WHAT TO DO
Please copy each line of the records below that holds the word "divider".

*** ENTRIES SUPPLIED ***

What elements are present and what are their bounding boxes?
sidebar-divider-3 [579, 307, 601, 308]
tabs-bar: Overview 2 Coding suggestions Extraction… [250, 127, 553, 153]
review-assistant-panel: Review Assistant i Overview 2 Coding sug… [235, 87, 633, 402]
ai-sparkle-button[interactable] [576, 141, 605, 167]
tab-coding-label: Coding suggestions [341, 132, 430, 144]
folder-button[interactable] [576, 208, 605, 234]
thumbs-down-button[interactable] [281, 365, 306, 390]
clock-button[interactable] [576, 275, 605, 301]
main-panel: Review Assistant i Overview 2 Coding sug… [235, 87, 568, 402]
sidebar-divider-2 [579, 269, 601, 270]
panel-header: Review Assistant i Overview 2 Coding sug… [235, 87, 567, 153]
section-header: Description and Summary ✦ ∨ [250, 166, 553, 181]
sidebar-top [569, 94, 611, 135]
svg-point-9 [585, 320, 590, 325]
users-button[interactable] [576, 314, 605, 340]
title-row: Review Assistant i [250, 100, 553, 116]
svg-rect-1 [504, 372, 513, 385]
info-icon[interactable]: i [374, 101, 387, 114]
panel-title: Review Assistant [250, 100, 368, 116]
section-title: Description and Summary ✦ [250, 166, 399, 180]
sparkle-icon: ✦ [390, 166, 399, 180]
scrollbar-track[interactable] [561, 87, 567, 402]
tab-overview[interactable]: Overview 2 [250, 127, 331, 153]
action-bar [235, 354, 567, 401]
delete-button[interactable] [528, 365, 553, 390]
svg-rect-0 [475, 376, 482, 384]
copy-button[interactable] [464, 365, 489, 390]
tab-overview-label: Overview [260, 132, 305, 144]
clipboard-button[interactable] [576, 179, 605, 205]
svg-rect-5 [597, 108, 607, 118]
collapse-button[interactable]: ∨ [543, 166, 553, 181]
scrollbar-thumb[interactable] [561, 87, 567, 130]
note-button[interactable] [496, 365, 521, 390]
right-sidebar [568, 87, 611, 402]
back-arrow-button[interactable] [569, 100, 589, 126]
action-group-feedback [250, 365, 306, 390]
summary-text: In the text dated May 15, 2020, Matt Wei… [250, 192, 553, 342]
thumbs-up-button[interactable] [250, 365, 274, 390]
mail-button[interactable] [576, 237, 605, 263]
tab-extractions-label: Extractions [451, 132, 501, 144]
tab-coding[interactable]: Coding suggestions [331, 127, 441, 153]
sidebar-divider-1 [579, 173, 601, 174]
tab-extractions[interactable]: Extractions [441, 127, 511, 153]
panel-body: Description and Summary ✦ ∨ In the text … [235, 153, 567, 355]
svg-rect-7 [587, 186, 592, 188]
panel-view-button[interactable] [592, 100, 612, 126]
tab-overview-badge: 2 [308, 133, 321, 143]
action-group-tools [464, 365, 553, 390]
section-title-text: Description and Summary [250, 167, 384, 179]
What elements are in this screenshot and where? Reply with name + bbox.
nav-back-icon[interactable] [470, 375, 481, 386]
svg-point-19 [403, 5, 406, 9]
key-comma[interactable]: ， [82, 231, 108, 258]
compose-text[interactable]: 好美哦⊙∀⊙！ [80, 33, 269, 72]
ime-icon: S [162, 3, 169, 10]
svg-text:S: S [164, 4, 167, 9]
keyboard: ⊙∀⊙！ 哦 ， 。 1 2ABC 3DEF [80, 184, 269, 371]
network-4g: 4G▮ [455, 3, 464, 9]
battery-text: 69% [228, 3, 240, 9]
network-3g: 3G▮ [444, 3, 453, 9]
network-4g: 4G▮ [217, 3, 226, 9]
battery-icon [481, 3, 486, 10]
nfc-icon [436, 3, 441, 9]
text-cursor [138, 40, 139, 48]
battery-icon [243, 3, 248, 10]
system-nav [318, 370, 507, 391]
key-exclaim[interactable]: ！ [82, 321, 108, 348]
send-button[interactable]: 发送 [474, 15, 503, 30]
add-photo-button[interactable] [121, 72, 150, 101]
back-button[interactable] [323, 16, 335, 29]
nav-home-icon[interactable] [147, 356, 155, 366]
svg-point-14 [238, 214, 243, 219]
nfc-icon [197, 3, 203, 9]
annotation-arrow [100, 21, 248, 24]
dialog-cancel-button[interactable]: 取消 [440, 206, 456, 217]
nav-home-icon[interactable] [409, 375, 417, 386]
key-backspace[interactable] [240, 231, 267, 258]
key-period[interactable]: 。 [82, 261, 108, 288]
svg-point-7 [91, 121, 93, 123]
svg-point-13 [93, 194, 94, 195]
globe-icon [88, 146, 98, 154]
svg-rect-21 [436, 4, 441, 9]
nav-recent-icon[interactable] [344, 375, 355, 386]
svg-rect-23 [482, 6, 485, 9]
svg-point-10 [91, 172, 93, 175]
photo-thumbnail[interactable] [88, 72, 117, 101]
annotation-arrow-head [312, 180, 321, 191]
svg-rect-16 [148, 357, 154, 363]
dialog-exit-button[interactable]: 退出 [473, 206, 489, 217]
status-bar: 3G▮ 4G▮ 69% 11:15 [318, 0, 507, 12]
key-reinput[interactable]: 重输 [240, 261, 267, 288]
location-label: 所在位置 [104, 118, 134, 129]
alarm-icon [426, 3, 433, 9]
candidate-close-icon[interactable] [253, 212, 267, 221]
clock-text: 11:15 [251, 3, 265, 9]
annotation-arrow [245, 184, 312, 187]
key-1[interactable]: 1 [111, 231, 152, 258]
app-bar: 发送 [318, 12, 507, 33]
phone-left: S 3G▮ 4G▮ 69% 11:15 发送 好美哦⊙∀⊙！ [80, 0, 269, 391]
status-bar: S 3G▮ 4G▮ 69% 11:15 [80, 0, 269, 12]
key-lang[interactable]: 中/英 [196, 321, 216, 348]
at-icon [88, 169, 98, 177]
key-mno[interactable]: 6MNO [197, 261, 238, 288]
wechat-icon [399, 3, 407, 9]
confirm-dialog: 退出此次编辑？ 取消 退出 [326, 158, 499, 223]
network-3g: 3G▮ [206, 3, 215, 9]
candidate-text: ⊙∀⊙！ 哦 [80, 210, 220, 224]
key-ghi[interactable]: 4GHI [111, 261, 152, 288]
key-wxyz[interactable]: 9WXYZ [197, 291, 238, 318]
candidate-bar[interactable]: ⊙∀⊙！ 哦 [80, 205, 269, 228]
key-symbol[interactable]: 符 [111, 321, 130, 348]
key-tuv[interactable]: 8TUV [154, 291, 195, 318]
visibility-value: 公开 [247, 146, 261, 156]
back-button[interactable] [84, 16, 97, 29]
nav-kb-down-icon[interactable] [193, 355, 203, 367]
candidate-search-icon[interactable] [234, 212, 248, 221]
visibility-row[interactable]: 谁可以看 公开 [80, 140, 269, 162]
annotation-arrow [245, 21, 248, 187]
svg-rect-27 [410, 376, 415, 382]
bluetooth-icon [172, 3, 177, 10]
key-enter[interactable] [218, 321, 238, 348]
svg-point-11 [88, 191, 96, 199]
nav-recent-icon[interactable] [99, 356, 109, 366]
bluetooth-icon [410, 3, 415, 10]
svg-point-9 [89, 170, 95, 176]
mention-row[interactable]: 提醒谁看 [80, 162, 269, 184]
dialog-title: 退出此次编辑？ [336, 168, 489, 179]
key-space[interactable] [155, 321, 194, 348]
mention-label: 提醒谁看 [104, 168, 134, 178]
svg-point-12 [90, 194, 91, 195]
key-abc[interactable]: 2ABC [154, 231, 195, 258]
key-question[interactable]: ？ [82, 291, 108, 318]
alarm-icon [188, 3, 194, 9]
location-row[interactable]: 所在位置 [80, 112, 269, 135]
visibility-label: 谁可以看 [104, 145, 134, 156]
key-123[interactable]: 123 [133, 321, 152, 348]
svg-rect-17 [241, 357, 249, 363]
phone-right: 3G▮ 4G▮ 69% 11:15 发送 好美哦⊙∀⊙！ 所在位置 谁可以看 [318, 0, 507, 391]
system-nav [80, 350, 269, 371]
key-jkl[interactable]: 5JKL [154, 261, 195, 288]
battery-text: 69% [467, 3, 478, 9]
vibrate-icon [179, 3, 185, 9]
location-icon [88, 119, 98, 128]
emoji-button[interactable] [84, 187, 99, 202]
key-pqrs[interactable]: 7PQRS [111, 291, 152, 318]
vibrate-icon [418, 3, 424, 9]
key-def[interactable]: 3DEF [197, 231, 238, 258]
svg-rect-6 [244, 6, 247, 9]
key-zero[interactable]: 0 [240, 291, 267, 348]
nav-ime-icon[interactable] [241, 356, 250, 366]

*** End of ENTRIES SUPPLIED ***

RESPONSE BOX
sidebar-divider-3 [579, 307, 601, 308]
sidebar-divider-2 [579, 269, 601, 270]
sidebar-divider-1 [579, 173, 601, 174]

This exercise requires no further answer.